Featured artwork, Elephant 1, by Neila Mezynski

New Works

Nancy Huggett

Inuksuk of Sorrows


Sorrow is a rock I carry in my pocket. The weight of it drags everywhere I go. Along sidewalks and city streets, in and out of cafés, bookstores, banks, and bus stops. No room for baubles or shiny bits, only this heaviness fondled absentmindedly until the burnished egg of it rubs holes in the lining and all my pockets are patched.         Sorrow rocks me as I roam through rubbled outskirts, past river, headland, boreal, taiga toward the dry horizon. This barren shield of flint and mineral knowledge. Here I balance sorrow in my palm. See it multiplied in shards and pebbled paths that lead me to the rugged cairn raised up in balanced brilliance, marking the way. What has called me now for generations or maybe only minutes. Plant your sorrow here, where we too have been.         I lay my sorrow down, on this stone-stacked altar that points beyond, where lichen sprout in random flares of beauty.
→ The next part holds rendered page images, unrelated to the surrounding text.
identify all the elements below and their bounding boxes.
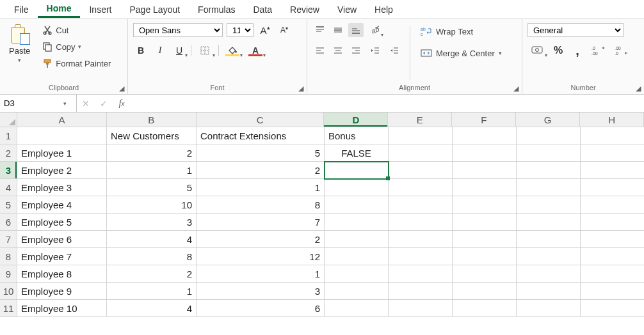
merge-center-button[interactable]: Merge & Center ▾ xyxy=(418,46,504,60)
cell-H9[interactable] xyxy=(581,265,644,283)
cell-H8[interactable] xyxy=(581,248,644,265)
cell-F5[interactable] xyxy=(453,196,517,214)
cell-D11[interactable] xyxy=(325,300,389,317)
comma-button[interactable]: , xyxy=(570,43,585,58)
cell-A1[interactable] xyxy=(17,127,107,144)
cell-G10[interactable] xyxy=(517,283,581,300)
font-dialog-launcher[interactable]: ◢ xyxy=(296,84,305,93)
cell-C10[interactable]: 3 xyxy=(197,283,325,300)
row-header-6[interactable]: 6 xyxy=(0,214,17,231)
menu-tab-file[interactable]: File xyxy=(5,2,38,17)
column-header-H[interactable]: H xyxy=(580,113,644,127)
cell-E6[interactable] xyxy=(389,214,453,231)
row-header-10[interactable]: 10 xyxy=(0,283,17,300)
formula-bar-input[interactable] xyxy=(131,95,644,112)
cell-C8[interactable]: 12 xyxy=(197,248,325,265)
decrease-decimal-button[interactable]: .00.0 xyxy=(612,43,631,58)
cell-F10[interactable] xyxy=(453,283,517,300)
align-center-button[interactable] xyxy=(330,43,346,58)
cell-C2[interactable]: 5 xyxy=(197,144,325,162)
column-header-G[interactable]: G xyxy=(516,113,580,127)
fill-color-button[interactable] xyxy=(223,43,242,58)
align-middle-button[interactable] xyxy=(330,23,346,37)
cell-G4[interactable] xyxy=(517,179,581,196)
column-header-E[interactable]: E xyxy=(388,113,452,127)
align-left-button[interactable] xyxy=(312,43,328,58)
column-header-C[interactable]: C xyxy=(197,113,325,127)
column-header-F[interactable]: F xyxy=(452,113,516,127)
menu-tab-help[interactable]: Help xyxy=(366,2,402,17)
cell-F3[interactable] xyxy=(453,162,517,179)
cell-A7[interactable]: Employee 6 xyxy=(17,231,107,248)
row-header-9[interactable]: 9 xyxy=(0,265,17,283)
cell-F6[interactable] xyxy=(453,214,517,231)
cell-F4[interactable] xyxy=(453,179,517,196)
cancel-formula-button[interactable]: ✕ xyxy=(77,98,95,109)
cut-button[interactable]: Cut xyxy=(39,23,113,37)
menu-tab-review[interactable]: Review xyxy=(281,2,328,17)
cell-D4[interactable] xyxy=(325,179,389,196)
cell-B1[interactable]: New Customers xyxy=(107,127,197,144)
bold-button[interactable]: B xyxy=(133,43,149,58)
increase-decimal-button[interactable]: .0.00 xyxy=(589,43,608,58)
align-bottom-button[interactable] xyxy=(348,23,364,37)
cell-E1[interactable] xyxy=(389,127,453,144)
menu-tab-home[interactable]: Home xyxy=(38,1,81,18)
orientation-button[interactable]: ab xyxy=(367,23,383,37)
cell-E11[interactable] xyxy=(389,300,453,317)
cell-C11[interactable]: 6 xyxy=(197,300,325,317)
cell-C6[interactable]: 7 xyxy=(197,214,325,231)
cell-D2[interactable]: FALSE xyxy=(325,144,389,162)
decrease-indent-button[interactable] xyxy=(367,43,383,58)
cell-D9[interactable] xyxy=(325,265,389,283)
cell-E9[interactable] xyxy=(389,265,453,283)
cell-F1[interactable] xyxy=(453,127,517,144)
cell-D5[interactable] xyxy=(325,196,389,214)
cell-B11[interactable]: 4 xyxy=(107,300,197,317)
cell-G8[interactable] xyxy=(517,248,581,265)
cell-D3[interactable] xyxy=(325,162,389,179)
italic-button[interactable]: I xyxy=(152,43,168,58)
menu-tab-view[interactable]: View xyxy=(328,2,366,17)
cell-C1[interactable]: Contract Extensions xyxy=(197,127,325,144)
increase-font-icon[interactable]: A▴ xyxy=(257,23,273,37)
cell-F9[interactable] xyxy=(453,265,517,283)
cell-H4[interactable] xyxy=(581,179,644,196)
cell-H1[interactable] xyxy=(581,127,644,144)
name-box-dropdown[interactable]: ▾ xyxy=(56,100,73,107)
row-header-5[interactable]: 5 xyxy=(0,196,17,214)
cell-E4[interactable] xyxy=(389,179,453,196)
underline-button[interactable]: U xyxy=(172,43,187,58)
cell-D8[interactable] xyxy=(325,248,389,265)
accounting-format-button[interactable] xyxy=(527,43,547,58)
cell-H2[interactable] xyxy=(581,144,644,162)
cell-D1[interactable]: Bonus xyxy=(325,127,389,144)
font-color-button[interactable]: A xyxy=(246,43,265,58)
align-top-button[interactable] xyxy=(312,23,328,37)
column-header-D[interactable]: D xyxy=(324,113,388,127)
menu-tab-data[interactable]: Data xyxy=(244,2,281,17)
cell-B6[interactable]: 3 xyxy=(107,214,197,231)
cell-F11[interactable] xyxy=(453,300,517,317)
cell-C4[interactable]: 1 xyxy=(197,179,325,196)
select-all-corner[interactable] xyxy=(0,113,17,127)
cell-H10[interactable] xyxy=(581,283,644,300)
cell-G9[interactable] xyxy=(517,265,581,283)
cell-C9[interactable]: 1 xyxy=(197,265,325,283)
cell-E2[interactable] xyxy=(389,144,453,162)
cell-H7[interactable] xyxy=(581,231,644,248)
column-header-B[interactable]: B xyxy=(107,113,197,127)
cell-E8[interactable] xyxy=(389,248,453,265)
cell-B4[interactable]: 5 xyxy=(107,179,197,196)
cell-G11[interactable] xyxy=(517,300,581,317)
accept-formula-button[interactable]: ✓ xyxy=(95,98,113,109)
cell-D10[interactable] xyxy=(325,283,389,300)
increase-indent-button[interactable] xyxy=(387,43,402,58)
cell-A9[interactable]: Employee 8 xyxy=(17,265,107,283)
cell-D6[interactable] xyxy=(325,214,389,231)
number-dialog-launcher[interactable]: ◢ xyxy=(634,84,643,93)
percent-button[interactable]: % xyxy=(551,43,566,58)
clipboard-dialog-launcher[interactable]: ◢ xyxy=(117,84,126,93)
cell-A11[interactable]: Employee 10 xyxy=(17,300,107,317)
row-header-4[interactable]: 4 xyxy=(0,179,17,196)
Nancy Huggett is a settler descendant who writes, lives, and caregives on the unceded territory of the Algonquin Anishinaabeg people (Ottawa, Canada). Thanks to Firefly Creative, Merritt Writers, and not-the-rodeo poets, has work out/forthcoming in The American Literary Review, Citron Review, The Forge, Prairie Fire and The New Quarterly. Finder her on Twitter @nancyhuggett, Instagram, Facebook and linktr.ee.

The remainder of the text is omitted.